In this project, I will analyze the Red Wine Data and try to understand which variables are responsible for the quality of the wine. First I will try to get a feel of the variables on their own and then I will try to find out the correlation between them and the Wine Quality with other factors thrown in. Finally I will create a linear model to predict the outcome of a test set data.
-
redWineAnalysis.html - The Final project report.
-
redWineAnalysis.md - The viewable markdown file with plots and without codes.
-
redWineAnalysis.rmd - The viewable R markdown file with codes and without plots.
-
references.txt - List of references.
-
wineQualityReds.csv - The dataset from which analysis was done.
In this data, my main struggle was to get a higher confidence level when predicting factors that are responsible for the production of different quality of wines especially the 'Good' and the 'Bad' ones. As the data was very centralized towards the 'Average' quality, my training set did not have enough data on the extreme edges to accurately build a model which can predict the quality of a wine given the other variables with lesser margin of error. So maybe in future, I can get a dataset about Red Wines with more complete information so that I can build my models more effectively.
Initially when I was writing and developing for this project, I saw that some wines didn't have citric acid at all. Also the others showed almost a rectangular distribution. My first thought was maybe this was bad data or incomplete data. But then I researched further about wines. I saw that citric acid actually is added to some wines to increase the acidity. So it's evident that some wines would not have Citric Acid at all. So actually this was in parallel to my experimental findings.

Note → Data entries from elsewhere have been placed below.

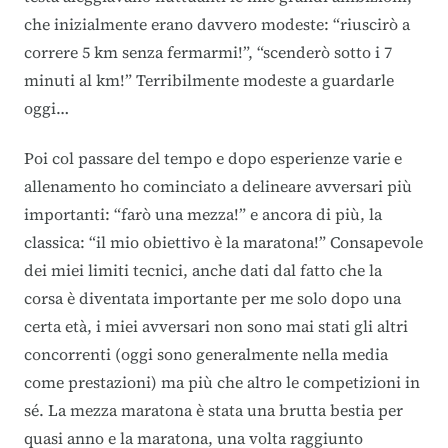
che inizialmente erano davvero modeste: “riuscirò a
correre 5 km senza fermarmi!”, “scenderò sotto i 7
minuti al km!” Terribilmente modeste a guardarle
oggi…
Poi col passare del tempo e dopo esperienze varie e
allenamento ho cominciato a delineare avversari più
importanti: “farò una mezza!” e ancora di più, la
classica: “il mio obiettivo è la maratona!” Consapevole
dei miei limiti tecnici, anche dati dal fatto che la
corsa è diventata importante per me solo dopo una
certa età, i miei avversari non sono mai stati gli altri
concorrenti (oggi sono generalmente nella media
come prestazioni) ma più che altro le competizioni in
sé. La mezza maratona è stata una brutta bestia per
quasi anno e la maratona, una volta raggiunto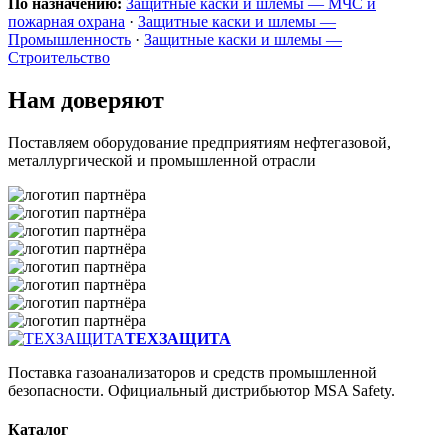
По назначению:
Защитные каски и шлемы — МЧС и
пожарная охрана
·
Защитные каски и шлемы —
Промышленность
·
Защитные каски и шлемы —
Строительство
Нам доверяют
Поставляем оборудование предприятиям нефтегазовой,
металлургической и промышленной отрасли
ТЕХЗАЩИТА
Поставка газоанализаторов и средств промышленной
безопасности. Официальный дистрибьютор MSA Safety.
Каталог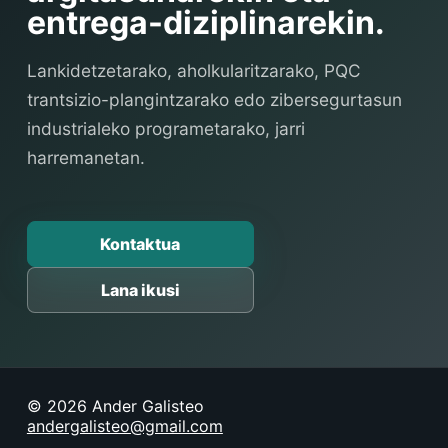
entrega-diziplinarekin.
Lankidetzetarako, aholkularitzarako, PQC
trantsizio-plangintzarako edo zibersegurtasun
industrialeko programetarako, jarri
harremanetan.
Kontaktua
Lana ikusi
© 2026 Ander Galisteo
andergalisteo@gmail.com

The other variables showed either a Positively skewed or a Normal Distribution.
First I plotted different variables against the quality to see Univariate relationships between them and then one by one I threw in one or more external factors to see if they together have any effect on the categorical variable. I saw that the factors which affected the quality of the wine the most were Alcohol percentage, Sulphate and Acid concentrations.
I tried to figure out the effect of each individual acid on the overall pH of the wine. Here I found out a very peculiar phenomenon where I saw that for volatile acids, the pH was increasing with acidity which was against everything I learned in my Science classes.

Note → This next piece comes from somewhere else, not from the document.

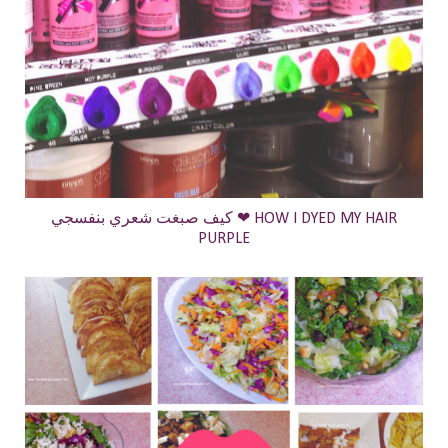
كيف صبغت شعري بنفسجي ❤ HOW I DYED MY HAIR
PURPLE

But then to my utter surprise, for the first time in my life as a data analyst, I saw the legendary Simpson's Paradox at play where one lurking variable was reversing the sign of the correlation and in turn totally changing the trend in the opposite direction.
In the final part of my analysis, I plotted multivariate plots to see if there were some interesting combinations of variables which together affected the overall quality of the wine. It was in this section I found out that density did not play a part in improving wine quality.
For future analysis, I would love to have a dataset, where apart from the wine quality, a rank is given for that particular wine by 5 different wine tasters as we know when we include the human element, our opinion changes on so many different factors. So by including the human element in my analysis, I would be able to put in that perspective and see a lot of unseen factors which might result in a better or worse wine quality. Having these factors included inside the dataset would result in a different insight altogether in my analysis.